Northern Fury
- Full name: Northern Fury Football Club
- Nickname: The Fury
- Founded: 28 August 2008; 17 years ago
- Dissolved: 2018; 8 years ago
- Ground: Townsville Sports Reserve
- Capacity: 4,000 (seated) 6,500 (total)
- CEO: Consortium of Local Figures
- Director: Massimo Di Giovanni
- Coach: Paul Roncato
- League: NPL Queensland
- 2018: 13th
- Website: www.northqldfury.com.au

= Northern Fury FC =

Northern Fury Football Club was an Australian professional soccer club based in Townsville, Queensland. The club was founded in 2008 and competed in the A-League under the name North Queensland Fury. On 1 March 2011, the club was removed from the league due to financial instability. On 3 October 2012, the club officially re-formed after it was granted a licence to participate in the National Premier League Queensland. After rebranding themselves as "North Queensland United" in 2017, the club disbanded a second time at the end of the 2018 Football Queensland season. The club played their home fixtures at Townsville Sports Reserve.

== History ==
=== Foundation ===
A bid known as Northern Thunder FC (or North Queensland Thunder FC) was considered for admission for the 2008–09 season along with Gold Coast Galaxy. The bid was publicly well progressed, with the team's badge and colours (red, white and black) released. The training facilities were to be located at the North Queensland Institute of Sport and the home ground was to play at Dairy Farmers Stadium.

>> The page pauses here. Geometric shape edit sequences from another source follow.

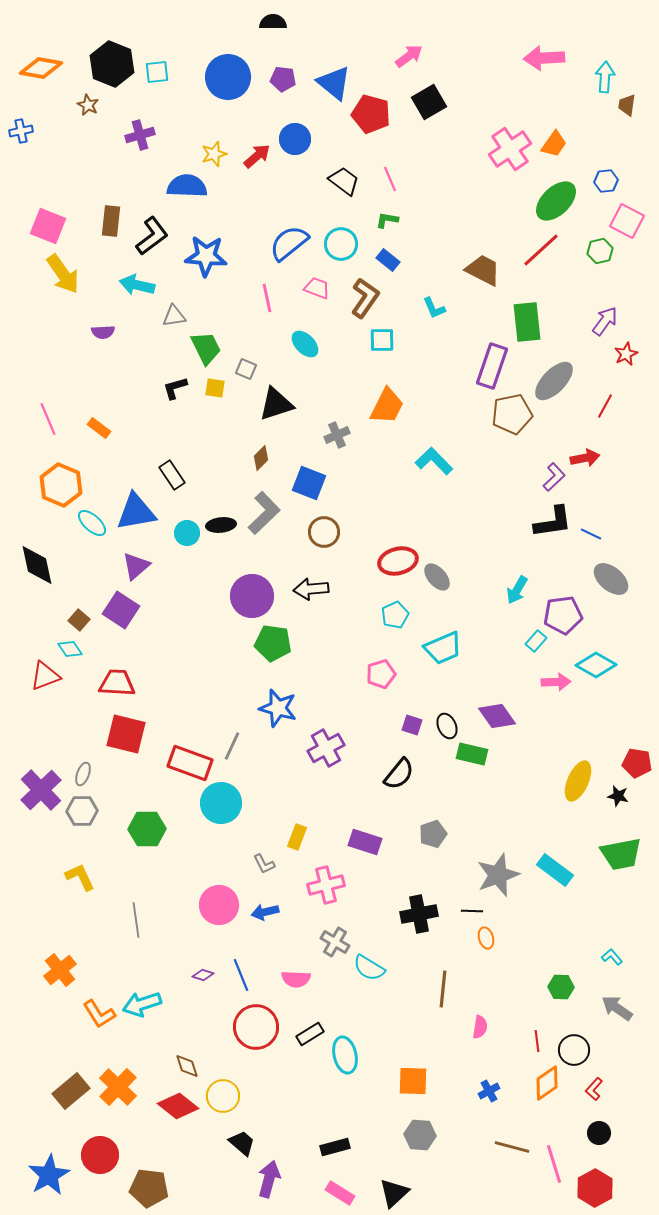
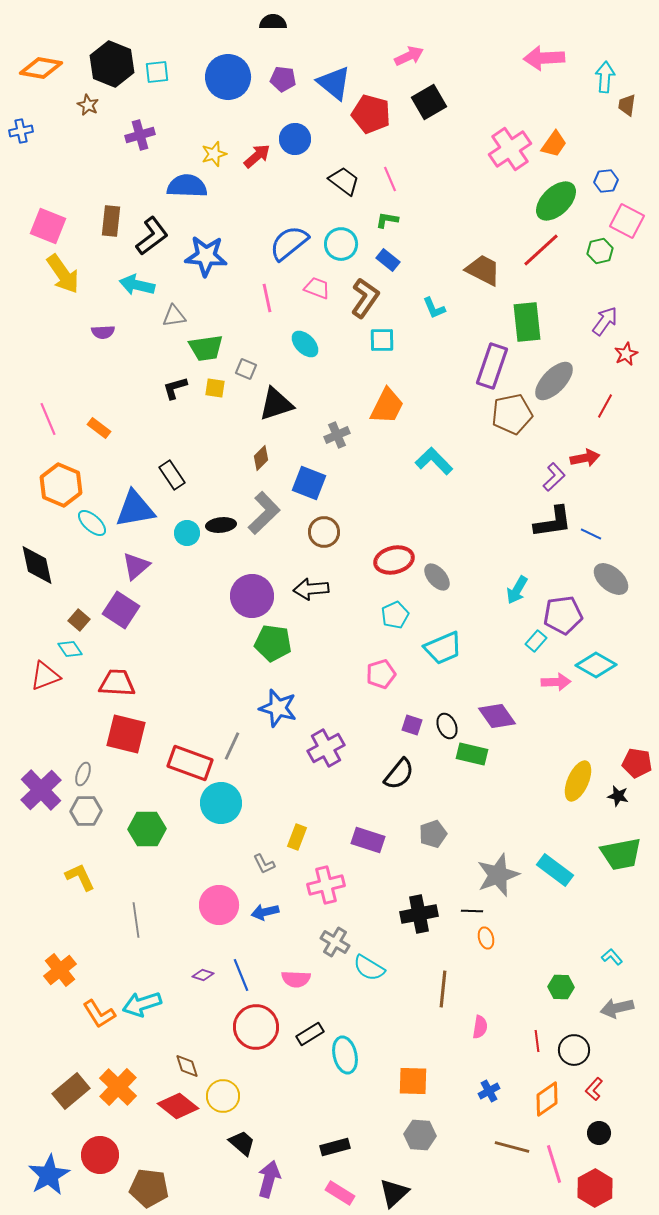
pink arrow at (409, 56): rotated 12 degrees clockwise
green trapezoid at (206, 348): rotated 108 degrees clockwise
blue triangle at (136, 512): moved 1 px left, 3 px up
red ellipse at (398, 561): moved 4 px left, 1 px up
gray hexagon at (82, 811): moved 4 px right
purple rectangle at (365, 842): moved 3 px right, 2 px up
gray arrow at (617, 1008): rotated 48 degrees counterclockwise
orange diamond at (547, 1083): moved 16 px down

The bid was tentatively accepted to join in the 2008–09 season expanding the league to ten teams. Needing to meet certain financial criteria to be granted entry into the league, the club's major financial backer pulled out of the franchise on 5 March 2008, effectively collapsing the bid. Football Federation Australia determined on 11 March 2008 that neither Thunder or Galaxy would be granted entry "in the best interests of the league," given that a nine team format was generally unfavoured and delayed expansion of the league until the 2009–10 season.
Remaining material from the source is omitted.